Speaking of language, it’s a challenge here, especially since two languages (Russian and Ukrainian) are spoken simultaneously. But a very cool thing about the Ukrainians is that they’re happy to help, happy that you are trying to speak in either Russian or Ukrainian, happy that you’re here, happy to give you their time…. Stumbling with French in Paris doesn’t evoke the same welcome.
Language is a very powerful tool; in many ways, it is the foundation of a national identity. Even though more people speak Russian than Ukrainian as a primary language in Kiev, there is a strong push for Ukrainian. I was told Russian-speaking radio stations are required to play at least one Ukrainian language song out of every four. Much of the Russian signage has been changed into Ukrainian. Anything backed by the U.S., like the Embassy or the America House is devoid of Russian.
Despite the levels of corruption and oligarchal, take-all mentality, I’ve witnessed a surprising amount of free press (at least in the English-language paper). Journalistic diatribes about wealthy politicians and businessmen robbing the country blind through shady business activities, corruption, and so on are commonplace. They are even labeled “thief,” “oligarch,” or “criminal,” with large mug shots on the front page like a 19th-century U.S. newspaper with a picture of a wild-western bank robber titled “Wanted.”
In many ways, life feels very free here. This, of course, boils down to a few factors, like someone’s socio-economic reality. But overall, there are fewer petty rules to abide by here than there are in the West. I saw a massive cable apparatus for climbing in the forest. It seemed full of fun and potential injuries to be had, but there was not one sign warning about danger or liability, and it was open to anybody. It’s uniformly understood here that it’s your responsibility if you mess up.

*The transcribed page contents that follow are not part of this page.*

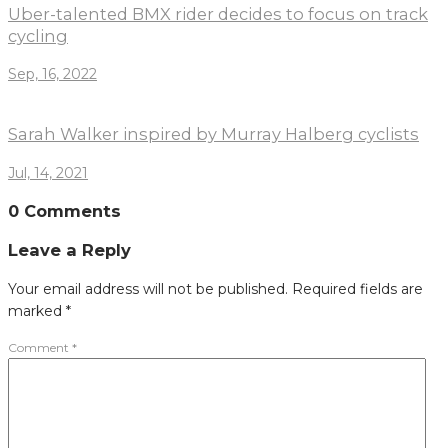
Uber-talented BMX rider decides to focus on track
cycling
Sep, 16, 2022
Sarah Walker inspired by Murray Halberg cyclists
Jul, 14, 2021
0 Comments
Leave a Reply
Your email address will not be published.
Required fields are
marked
*
Comment
*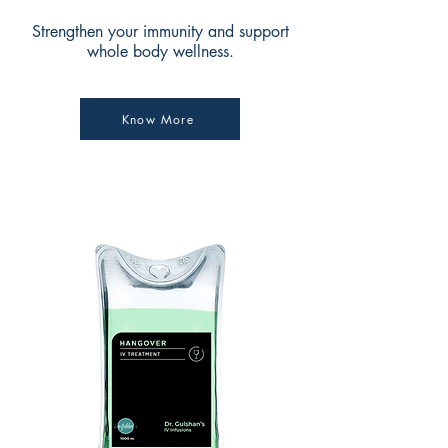
Strengthen your immunity and support
whole body wellness.
Know More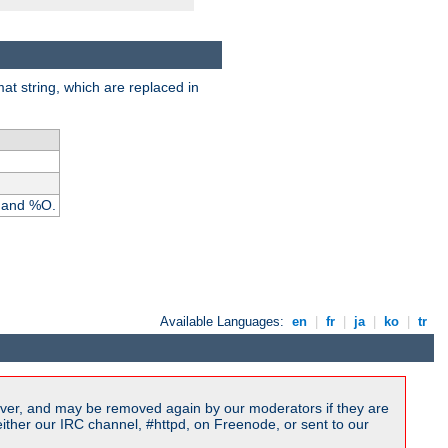
rmat string, which are replaced in
I and %O.
Available Languages:
en
|
fr
|
ja
|
ko
|
tr
ver, and may be removed again by our moderators if they are
ither our IRC channel, #httpd, on Freenode, or sent to our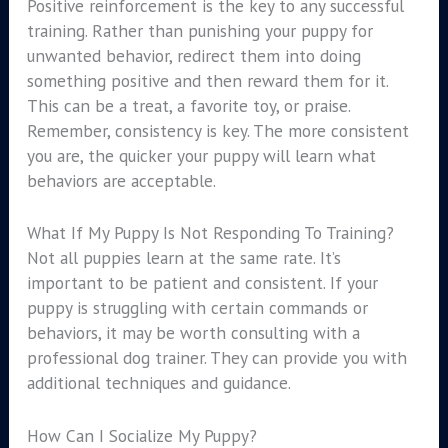
Positive reinforcement is the key to any successful
training. Rather than punishing your puppy for
unwanted behavior, redirect them into doing
something positive and then reward them for it.
This can be a treat, a favorite toy, or praise.
Remember, consistency is key. The more consistent
you are, the quicker your puppy will learn what
behaviors are acceptable.
What If My Puppy Is Not Responding To Training?
Not all puppies learn at the same rate. It’s
important to be patient and consistent. If your
puppy is struggling with certain commands or
behaviors, it may be worth consulting with a
professional dog trainer. They can provide you with
additional techniques and guidance.
How Can I Socialize My Puppy?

Kiev’s and Ukraine’s futures are ambiguous—it’s hard to plan a long-term path from inside the fog. One benefit of this is that life here is more about living in the moment and in the present whereas America is more about living for a better day ahead while often missing out on that day that it’s in.
But regardless of the uncertainty here, the hope and energy are palpable in the youth, the soul is deep, and the banya is always ready—ready to guide your senses through the contrasts within the Ukrainian mentality—through the extremes. And once you’ve experienced these extremes, everything else feels so much more real and alive.
So as the hawk flies south from high above, it looks down at the right bank of the river at old Kiev and feels something powerful that it can’t ignore. It innately decides to land, for there is an interesting place full of mystery and intrigue that calls at it to be explored.